Slide View : Parallel Computer Architecture and Programming : 15-418/618 Spring 2017

In-Memory Distributed Computing using Spark

Previous | Next --- Slide 39 of 43

kayvonf

Scalability! But at What COST? McSherry 2015: https://www.usenix.org/system/files/conference/hotos15/hotos15-paper-mcsherry.pdf

Abandon

Although the performance improvement that the frameworks like Spark brings out is dwarfed compared with improving storage quality, it is unfair if we don't consider the data size and cost. Here, the data size is only 5.76GB. If there is a 10TB data set? How can we fit it into RAM? Maybe you can get a machine with 10TB RAM, but I don't think it is cost efficient. So, my point is that big data processing is exactly what those frameworks are designed for.

eourcs

If I'm reading the figures correctly, single-threaded implementations loading from SSD are still faster/competitive with big-data frameworks. I think the point of the article is that it's very easy to conflate scalability with performance; we like to pretend that these frameworks are zero cost abstractions, but they are absolutely not.
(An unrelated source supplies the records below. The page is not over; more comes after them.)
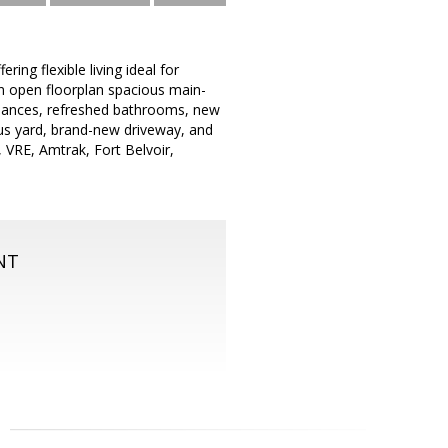
ng flexible living ideal for
an open floorplan spacious main-
ppliances, refreshed bathrooms, new
ous yard, brand-new driveway, and
 VRE, Amtrak, Fort Belvoir,
NT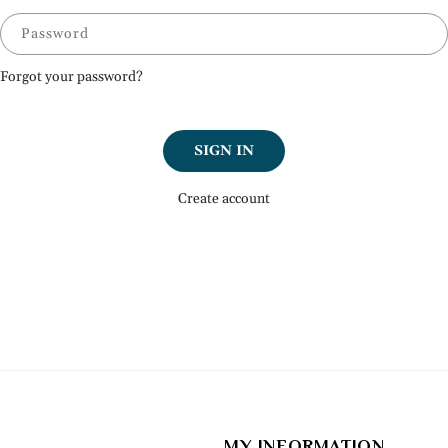
Password
Forgot your password?
SIGN IN
Create account
MY INFORMATION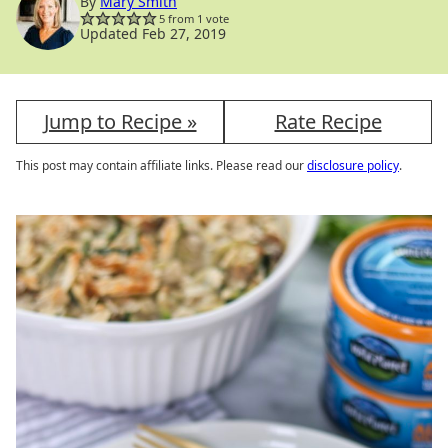
By
Mary Smith
5
from 1 vote
Updated Feb 27, 2019
Jump to Recipe »
Rate Recipe
This post may contain affiliate links. Please read our
disclosure policy
.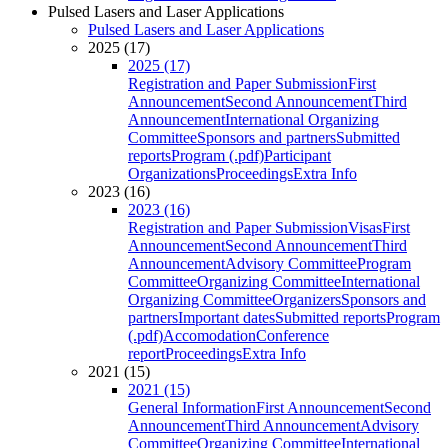
Pulsed Lasers and Laser Applications
Pulsed Lasers and Laser Applications
2025 (17)
2025 (17)
Registration and Paper Submission
First
Announcement
Second Announcement
Third
Announcement
International Organizing
Committee
Sponsors and partners
Submitted
reports
Program (.pdf)
Participant
Organizations
Proceedings
Extra Info
2023 (16)
2023 (16)
Registration and Paper Submission
Visas
First
Announcement
Second Announcement
Third
Announcement
Advisory Committee
Program
Committee
Organizing Committee
International
Organizing Committee
Organizers
Sponsors and
partners
Important dates
Submitted reports
Program
(.pdf)
Accomodation
Conference
report
Proceedings
Extra Info
2021 (15)
2021 (15)
General Information
First Announcement
Second
Announcement
Third Announcement
Advisory
Committee
Organizing Committee
International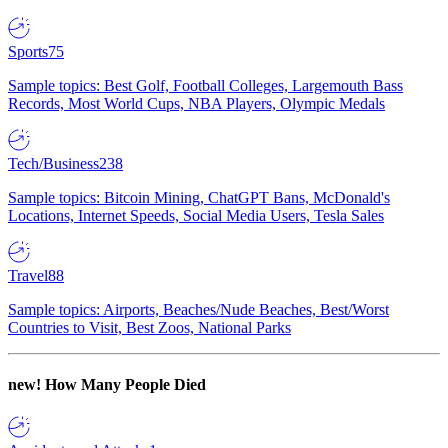
Sports
75
Sample topics: Best Golf, Football Colleges, Largemouth Bass
Records, Most World Cups, NBA Players, Olympic Medals
Tech/Business
238
Sample topics: Bitcoin Mining, ChatGPT Bans, McDonald's
Locations, Internet Speeds, Social Media Users, Tesla Sales
Travel
88
Sample topics: Airports, Beaches/Nude Beaches, Best/Worst
Countries to Visit, Best Zoos, National Parks
new!
How Many People Died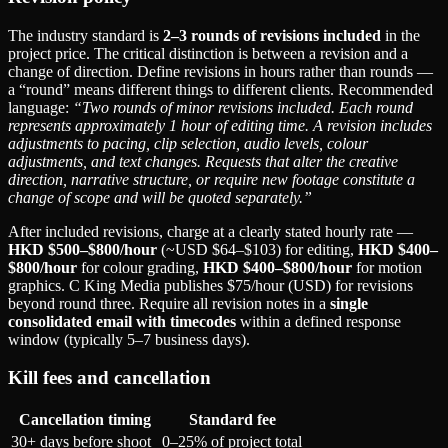
The industry standard is
2–3 rounds of revisions included
in the
project price. The critical distinction is between a revision and a
change of direction. Define revisions in hours rather than rounds —
a “round” means different things to different clients. Recommended
language:
“Two rounds of minor revisions included. Each round
represents approximately 1 hour of editing time. A revision includes
adjustments to pacing, clip selection, audio levels, colour
adjustments, and text changes. Requests that alter the creative
direction, narrative structure, or require new footage constitute a
change of scope and will be quoted separately.”
After included revisions, charge at a clearly stated hourly rate —
HKD $500–$800/hour
(~USD $64–$103) for editing,
HKD $400–
$800/hour
for colour grading,
HKD $400–$800/hour
for motion
graphics. C King Media publishes $75/hour (USD) for revisions
beyond round three. Require all revision notes in a
single
consolidated email with timecodes
within a defined response
window (typically 5–7 business days).
Kill fees and cancellation
Cancellation timing
Standard fee
30+ days before shoot
0–25% of project total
And yes, there is some size of data where the scale of the frameworks will shine, but we should be careful to consider if we really need these frameworks. I think if the question is "how do I make this run faster," your first thought should be "write better code," not "buy a bunch of new machines and run Spark." At the end of the day, we care about scalability because of its relation with performance; if it is not achieving this goal, how can we say we've made progress?